▽

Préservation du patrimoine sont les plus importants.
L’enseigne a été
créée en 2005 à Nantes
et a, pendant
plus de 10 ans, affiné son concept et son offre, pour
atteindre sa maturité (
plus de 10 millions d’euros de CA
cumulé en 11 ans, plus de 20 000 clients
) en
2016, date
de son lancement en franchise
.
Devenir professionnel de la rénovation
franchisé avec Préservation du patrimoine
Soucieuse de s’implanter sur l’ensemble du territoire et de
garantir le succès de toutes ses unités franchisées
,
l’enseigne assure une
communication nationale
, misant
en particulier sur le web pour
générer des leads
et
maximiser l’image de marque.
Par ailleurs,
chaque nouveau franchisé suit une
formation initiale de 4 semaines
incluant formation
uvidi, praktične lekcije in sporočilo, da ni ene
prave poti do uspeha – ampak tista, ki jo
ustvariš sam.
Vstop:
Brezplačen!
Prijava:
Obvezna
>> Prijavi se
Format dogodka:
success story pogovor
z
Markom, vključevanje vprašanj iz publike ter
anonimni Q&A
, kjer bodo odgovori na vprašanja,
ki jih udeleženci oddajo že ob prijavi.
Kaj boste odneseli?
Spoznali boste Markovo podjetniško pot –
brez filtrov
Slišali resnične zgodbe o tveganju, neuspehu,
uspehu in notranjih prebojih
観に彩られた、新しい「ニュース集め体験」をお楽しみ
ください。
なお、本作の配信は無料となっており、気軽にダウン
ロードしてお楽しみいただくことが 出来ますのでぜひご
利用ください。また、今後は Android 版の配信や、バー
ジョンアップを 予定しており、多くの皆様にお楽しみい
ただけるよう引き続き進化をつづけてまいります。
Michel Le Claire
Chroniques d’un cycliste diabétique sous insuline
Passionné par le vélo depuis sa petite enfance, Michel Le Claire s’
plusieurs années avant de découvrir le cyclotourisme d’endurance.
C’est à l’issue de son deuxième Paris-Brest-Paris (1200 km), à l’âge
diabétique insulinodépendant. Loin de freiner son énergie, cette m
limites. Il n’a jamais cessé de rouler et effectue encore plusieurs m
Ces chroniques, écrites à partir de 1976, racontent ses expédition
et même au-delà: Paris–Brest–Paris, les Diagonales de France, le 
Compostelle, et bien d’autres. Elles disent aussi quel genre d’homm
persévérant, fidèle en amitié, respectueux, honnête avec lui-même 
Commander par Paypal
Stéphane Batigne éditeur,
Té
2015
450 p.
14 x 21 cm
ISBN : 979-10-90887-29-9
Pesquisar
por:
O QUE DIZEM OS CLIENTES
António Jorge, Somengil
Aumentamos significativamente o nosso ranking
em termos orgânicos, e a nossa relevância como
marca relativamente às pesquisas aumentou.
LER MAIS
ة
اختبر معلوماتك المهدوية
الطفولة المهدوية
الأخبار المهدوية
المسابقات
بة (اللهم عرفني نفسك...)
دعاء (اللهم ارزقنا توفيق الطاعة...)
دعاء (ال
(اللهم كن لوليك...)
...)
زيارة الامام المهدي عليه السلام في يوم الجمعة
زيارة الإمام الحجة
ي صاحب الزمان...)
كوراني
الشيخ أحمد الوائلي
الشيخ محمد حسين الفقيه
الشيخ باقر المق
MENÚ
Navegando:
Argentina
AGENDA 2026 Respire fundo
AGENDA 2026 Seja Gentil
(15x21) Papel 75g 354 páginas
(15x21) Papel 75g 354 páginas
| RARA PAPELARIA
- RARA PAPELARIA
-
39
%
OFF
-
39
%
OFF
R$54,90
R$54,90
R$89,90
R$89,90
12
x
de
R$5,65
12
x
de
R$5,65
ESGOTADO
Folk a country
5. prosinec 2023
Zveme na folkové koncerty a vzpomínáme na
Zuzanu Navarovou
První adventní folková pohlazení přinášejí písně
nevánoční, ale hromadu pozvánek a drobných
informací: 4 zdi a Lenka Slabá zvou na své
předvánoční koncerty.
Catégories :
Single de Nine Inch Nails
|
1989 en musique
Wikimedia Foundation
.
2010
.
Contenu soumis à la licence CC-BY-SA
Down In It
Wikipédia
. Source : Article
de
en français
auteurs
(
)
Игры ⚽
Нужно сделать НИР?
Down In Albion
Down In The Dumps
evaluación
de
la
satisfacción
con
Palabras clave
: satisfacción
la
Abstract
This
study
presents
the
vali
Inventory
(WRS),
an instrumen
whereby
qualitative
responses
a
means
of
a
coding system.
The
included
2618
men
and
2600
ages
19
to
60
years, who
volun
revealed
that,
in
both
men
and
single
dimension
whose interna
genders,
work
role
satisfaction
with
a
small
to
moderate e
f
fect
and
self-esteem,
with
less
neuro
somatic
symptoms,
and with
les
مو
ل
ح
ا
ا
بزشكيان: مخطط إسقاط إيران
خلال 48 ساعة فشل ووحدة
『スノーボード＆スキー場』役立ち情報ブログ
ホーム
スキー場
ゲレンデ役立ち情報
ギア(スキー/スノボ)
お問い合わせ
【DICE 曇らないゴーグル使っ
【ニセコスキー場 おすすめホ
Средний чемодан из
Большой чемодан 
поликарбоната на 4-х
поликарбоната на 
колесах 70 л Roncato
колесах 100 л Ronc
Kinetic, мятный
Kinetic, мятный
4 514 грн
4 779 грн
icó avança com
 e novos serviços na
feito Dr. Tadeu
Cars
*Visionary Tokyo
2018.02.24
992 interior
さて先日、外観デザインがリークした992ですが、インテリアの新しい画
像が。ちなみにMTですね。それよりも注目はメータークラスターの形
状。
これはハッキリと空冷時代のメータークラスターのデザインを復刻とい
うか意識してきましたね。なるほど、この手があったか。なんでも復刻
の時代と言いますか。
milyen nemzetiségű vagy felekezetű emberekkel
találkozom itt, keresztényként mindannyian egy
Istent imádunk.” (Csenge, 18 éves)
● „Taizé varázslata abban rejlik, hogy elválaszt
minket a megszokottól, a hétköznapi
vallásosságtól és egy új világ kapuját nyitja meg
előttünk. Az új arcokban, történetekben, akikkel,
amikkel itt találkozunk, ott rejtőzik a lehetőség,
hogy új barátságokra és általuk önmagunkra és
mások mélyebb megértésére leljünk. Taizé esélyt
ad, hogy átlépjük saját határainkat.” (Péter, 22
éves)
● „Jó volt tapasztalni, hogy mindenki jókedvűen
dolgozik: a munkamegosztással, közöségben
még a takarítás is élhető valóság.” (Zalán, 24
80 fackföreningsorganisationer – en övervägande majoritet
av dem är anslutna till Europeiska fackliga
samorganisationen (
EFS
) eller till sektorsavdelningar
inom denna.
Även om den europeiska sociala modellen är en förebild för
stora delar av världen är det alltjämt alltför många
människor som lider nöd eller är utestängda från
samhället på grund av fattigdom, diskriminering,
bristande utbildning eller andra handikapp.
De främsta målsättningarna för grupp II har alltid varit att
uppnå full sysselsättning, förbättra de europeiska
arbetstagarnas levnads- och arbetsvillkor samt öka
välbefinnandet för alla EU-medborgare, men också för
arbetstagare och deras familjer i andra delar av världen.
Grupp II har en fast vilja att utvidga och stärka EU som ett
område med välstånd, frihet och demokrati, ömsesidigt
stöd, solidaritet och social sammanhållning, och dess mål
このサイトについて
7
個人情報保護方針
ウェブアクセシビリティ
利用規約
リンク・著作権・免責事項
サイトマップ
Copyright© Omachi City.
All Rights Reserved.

△

## Exercise
Everything in the material above from the line that has "em termos orgânicos, e" through the line that has "さて先日、外観デザインがリークした992ですが、インテリアの新しい画" must be duplicated exactly, with no other lines given.

## Your response
em termos orgânicos, e a nossa relevância como
marca relativamente às pesquisas aumentou.
LER MAIS
ة
اختبر معلوماتك المهدوية
الطفولة المهدوية
الأخبار المهدوية
المسابقات
بة (اللهم عرفني نفسك...)
دعاء (اللهم ارزقنا توفيق الطاعة...)
دعاء (ال
(اللهم كن لوليك...)
...)
زيارة الامام المهدي عليه السلام في يوم الجمعة
زيارة الإمام الحجة
ي صاحب الزمان...)
كوراني
الشيخ أحمد الوائلي
الشيخ محمد حسين الفقيه
الشيخ باقر المق
MENÚ
Navegando:
Argentina
AGENDA 2026 Respire fundo
AGENDA 2026 Seja Gentil
(15x21) Papel 75g 354 páginas
(15x21) Papel 75g 354 páginas
| RARA PAPELARIA
- RARA PAPELARIA
-
39
%
OFF
-
39
%
OFF
R$54,90
R$54,90
R$89,90
R$89,90
12
x
de
R$5,65
12
x
de
R$5,65
ESGOTADO
Folk a country
5. prosinec 2023
Zveme na folkové koncerty a vzpomínáme na
Zuzanu Navarovou
První adventní folková pohlazení přinášejí písně
nevánoční, ale hromadu pozvánek a drobných
informací: 4 zdi a Lenka Slabá zvou na své
předvánoční koncerty.
Catégories :
Single de Nine Inch Nails
|
1989 en musique
Wikimedia Foundation
.
2010
.
Contenu soumis à la licence CC-BY-SA
Down In It
Wikipédia
. Source : Article
de
en français
auteurs
(
)
Игры ⚽
Нужно сделать НИР?
Down In Albion
Down In The Dumps
evaluación
de
la
satisfacción
con
Palabras clave
: satisfacción
la
Abstract
This
study
presents
the
vali
Inventory
(WRS),
an instrumen
whereby
qualitative
responses
a
means
of
a
coding system.
The
included
2618
men
and
2600
ages
19
to
60
years, who
volun
revealed
that,
in
both
men
and
single
dimension
whose interna
genders,
work
role
satisfaction
with
a
small
to
moderate e
f
fect
and
self-esteem,
with
less
neuro
somatic
symptoms,
and with
les
مو
ل
ح
ا
ا
بزشكيان: مخطط إسقاط إيران
خلال 48 ساعة فشل ووحدة
『スノーボード＆スキー場』役立ち情報ブログ
ホーム
スキー場
ゲレンデ役立ち情報
ギア(スキー/スノボ)
お問い合わせ
【DICE 曇らないゴーグル使っ
【ニセコスキー場 おすすめホ
Средний чемодан из
Большой чемодан 
поликарбоната на 4-х
поликарбоната на 
колесах 70 л Roncato
колесах 100 л Ronc
Kinetic, мятный
Kinetic, мятный
4 514 грн
4 779 грн
icó avança com
 e novos serviços na
feito Dr. Tadeu
Cars
*Visionary Tokyo
2018.02.24
992 interior
さて先日、外観デザインがリークした992ですが、インテリアの新しい画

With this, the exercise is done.